Schinkels Bauakademie soll als Museum wiedererstehen. Das würde wiedergutmachen, was ihm Berlin angetan hat.
Süddeutsche Zeitung vom 13. Oktober 2016 - von Jens Bisky

Im Winde zittern die Planen, sie zittern sehr lang schon und erinnern daran, dass einst hier Karl Friedrich Schinkels Bauakademie stand und dass man sie wieder aufbauen wollte. Um das Jahr 2000 wurde zu Demonstrationszwecken die Nordostecke des Rohziegelgebäudes originalgetreu kopiert; wenig später wurden bedruckte Planen vor Gestänge und Gerüst gehängt, als Stellvertreter und Ankündigung der Mauern, die da kommen sollen. Die Gegend ist seitdem eine andere geworden: der kleine Schinkelplatz vor der Planen-Akademie wirkt mit seinen drei Denkmälern und dem aufwendigen Pflaster wie eine Preußenpostkarte in 3D, nebenan wird der Schlossneubau fachkundig verkleidet, außerdem stehen ringsum Baucontainer und allerneueste Wohngebäude herum. Das seien "Luxuswohnungen", heißt es. Innen müssen die toll sein, denkt der Berliner, der ganze Luxus muss da drin sein, denn die Fassaden zeigen ihn nicht, sehen sehr bescheiden aus.

Wer im Außenministerium arbeitet oder auf dem Bau, muss hier täglich vorbei, belebt wird die Gegend bislang durch Visionen und Pläne. Die Bauakademie solle als Architekturmuseum wiedererrichtet werden, schrieb in dieser Woche Hermann Parzinger im Tagesspiegel. Der Präsident der Stiftung Preußischer Kulturbesitz ist einer der großen Drei in der Berliner Kultur - neben der Staatsministerin Monika Grütters und dem Kulturzuständigen der Stadt. Wer das demnächst im neuen Senat werden wird, weiß man noch nicht, viele hoffen, es möge diesmal - in der Nachfolge des Teams Müller/Renner - einen eigenständigen Kultursenator geben.

Ein Architekturmuseum also neben dem Humboldt-Forum, nur wenige Schritte von der Museumsinsel entfernt - der Vorschlag ist nicht ganz neu, aber vernünftig.

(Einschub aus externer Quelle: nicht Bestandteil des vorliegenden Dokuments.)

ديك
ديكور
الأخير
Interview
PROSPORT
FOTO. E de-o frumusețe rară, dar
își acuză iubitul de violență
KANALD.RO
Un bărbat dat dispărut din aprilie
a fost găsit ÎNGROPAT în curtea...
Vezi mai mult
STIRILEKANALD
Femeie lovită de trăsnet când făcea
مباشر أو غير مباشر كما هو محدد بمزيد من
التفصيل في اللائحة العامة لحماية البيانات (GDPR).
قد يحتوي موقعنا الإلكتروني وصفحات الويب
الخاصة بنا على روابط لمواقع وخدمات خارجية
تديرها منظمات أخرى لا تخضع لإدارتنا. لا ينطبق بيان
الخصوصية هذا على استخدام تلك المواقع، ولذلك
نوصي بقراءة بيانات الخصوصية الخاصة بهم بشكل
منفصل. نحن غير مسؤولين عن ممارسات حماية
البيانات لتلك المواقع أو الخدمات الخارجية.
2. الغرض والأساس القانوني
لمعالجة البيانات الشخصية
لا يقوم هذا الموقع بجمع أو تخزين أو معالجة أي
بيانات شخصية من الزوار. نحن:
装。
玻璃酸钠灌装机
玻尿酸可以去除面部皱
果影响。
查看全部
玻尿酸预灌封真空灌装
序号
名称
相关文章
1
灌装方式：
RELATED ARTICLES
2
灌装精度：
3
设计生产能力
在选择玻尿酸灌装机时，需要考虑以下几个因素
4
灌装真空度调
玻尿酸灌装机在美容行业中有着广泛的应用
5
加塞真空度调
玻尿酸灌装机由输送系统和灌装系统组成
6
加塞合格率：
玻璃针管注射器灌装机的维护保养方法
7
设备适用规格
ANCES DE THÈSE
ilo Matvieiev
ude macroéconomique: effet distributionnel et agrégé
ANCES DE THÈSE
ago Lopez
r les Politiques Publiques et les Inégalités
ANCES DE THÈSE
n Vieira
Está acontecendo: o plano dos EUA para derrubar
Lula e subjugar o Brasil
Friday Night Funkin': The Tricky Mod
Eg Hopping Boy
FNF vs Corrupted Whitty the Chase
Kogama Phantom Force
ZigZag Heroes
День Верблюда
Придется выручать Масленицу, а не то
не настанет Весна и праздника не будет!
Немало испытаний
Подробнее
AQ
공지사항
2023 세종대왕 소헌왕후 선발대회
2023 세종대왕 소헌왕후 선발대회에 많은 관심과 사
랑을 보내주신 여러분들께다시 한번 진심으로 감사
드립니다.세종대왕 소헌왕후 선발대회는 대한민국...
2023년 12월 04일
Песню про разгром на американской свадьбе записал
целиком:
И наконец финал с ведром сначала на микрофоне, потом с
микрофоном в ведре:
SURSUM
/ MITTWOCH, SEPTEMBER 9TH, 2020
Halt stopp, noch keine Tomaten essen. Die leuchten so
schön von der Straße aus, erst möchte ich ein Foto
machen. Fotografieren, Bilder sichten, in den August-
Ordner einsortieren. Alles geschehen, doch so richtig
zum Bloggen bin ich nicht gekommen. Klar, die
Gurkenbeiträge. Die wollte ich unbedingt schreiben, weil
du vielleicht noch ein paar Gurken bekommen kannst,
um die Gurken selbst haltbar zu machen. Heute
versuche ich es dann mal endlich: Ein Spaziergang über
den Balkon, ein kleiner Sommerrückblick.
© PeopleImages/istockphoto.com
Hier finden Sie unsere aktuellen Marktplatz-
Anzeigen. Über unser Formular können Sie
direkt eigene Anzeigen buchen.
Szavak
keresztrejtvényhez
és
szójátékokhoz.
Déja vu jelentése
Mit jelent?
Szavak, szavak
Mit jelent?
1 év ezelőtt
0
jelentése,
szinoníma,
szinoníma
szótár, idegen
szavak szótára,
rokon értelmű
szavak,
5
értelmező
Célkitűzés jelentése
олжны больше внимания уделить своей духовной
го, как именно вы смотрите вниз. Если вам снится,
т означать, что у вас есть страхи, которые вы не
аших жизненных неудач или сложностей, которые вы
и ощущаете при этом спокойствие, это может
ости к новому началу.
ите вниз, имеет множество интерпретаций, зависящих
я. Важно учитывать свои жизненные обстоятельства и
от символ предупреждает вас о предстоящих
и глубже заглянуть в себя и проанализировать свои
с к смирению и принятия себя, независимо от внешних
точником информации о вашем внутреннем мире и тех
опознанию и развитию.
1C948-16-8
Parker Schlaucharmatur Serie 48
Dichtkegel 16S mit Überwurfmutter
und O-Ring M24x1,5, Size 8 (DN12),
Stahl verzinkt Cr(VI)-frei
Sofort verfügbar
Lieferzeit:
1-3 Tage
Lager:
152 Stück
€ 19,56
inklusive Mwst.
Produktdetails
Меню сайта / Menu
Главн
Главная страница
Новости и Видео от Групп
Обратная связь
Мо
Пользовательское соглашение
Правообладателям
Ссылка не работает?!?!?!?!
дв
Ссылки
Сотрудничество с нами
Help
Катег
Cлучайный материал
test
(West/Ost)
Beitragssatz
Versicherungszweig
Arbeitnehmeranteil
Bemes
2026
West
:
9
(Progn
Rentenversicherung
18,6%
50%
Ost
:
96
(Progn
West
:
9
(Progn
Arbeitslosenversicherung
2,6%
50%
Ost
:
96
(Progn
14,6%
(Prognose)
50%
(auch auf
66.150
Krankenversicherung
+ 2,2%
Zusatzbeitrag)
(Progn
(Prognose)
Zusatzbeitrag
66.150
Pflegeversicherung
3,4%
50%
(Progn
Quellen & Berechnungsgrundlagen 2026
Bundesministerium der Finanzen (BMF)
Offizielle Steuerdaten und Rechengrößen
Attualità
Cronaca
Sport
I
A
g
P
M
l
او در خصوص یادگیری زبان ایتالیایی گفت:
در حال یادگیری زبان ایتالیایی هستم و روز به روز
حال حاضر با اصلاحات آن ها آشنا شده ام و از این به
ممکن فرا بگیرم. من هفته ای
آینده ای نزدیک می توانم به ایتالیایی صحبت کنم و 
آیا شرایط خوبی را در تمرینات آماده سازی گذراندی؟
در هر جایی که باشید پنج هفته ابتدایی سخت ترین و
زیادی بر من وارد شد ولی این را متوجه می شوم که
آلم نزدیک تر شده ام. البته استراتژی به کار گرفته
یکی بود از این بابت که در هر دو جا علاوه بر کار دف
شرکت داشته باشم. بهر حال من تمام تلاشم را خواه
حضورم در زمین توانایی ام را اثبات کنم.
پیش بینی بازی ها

Es gibt in Berlin großartige Sammlungen zur Geschichte der Baukunst in den letzten 300 Jahren. Ein Teil davon gehört der Preußenstiftung, ihrer Staatsbibliothek, ihrer Kunstbibliothek. Die Akademie der Künste, die Berlinische Galerie und die Technische Universität besitzen einzigartige Nachlässe, Entwurfsammlungen, Dokumentationen. Außerdem ist die Architektur die Kunst, in der sich Berlin am liebsten spiegelt. Modernisierungsdebatten sind hier seit Jahrzehnten als Architekturdebatten geführt worden. Das könnte ein Museum zeigen, den Streit dokumentieren. Außerdem gab es bis 1873 in der Bauakademie ein Schinkelmuseum.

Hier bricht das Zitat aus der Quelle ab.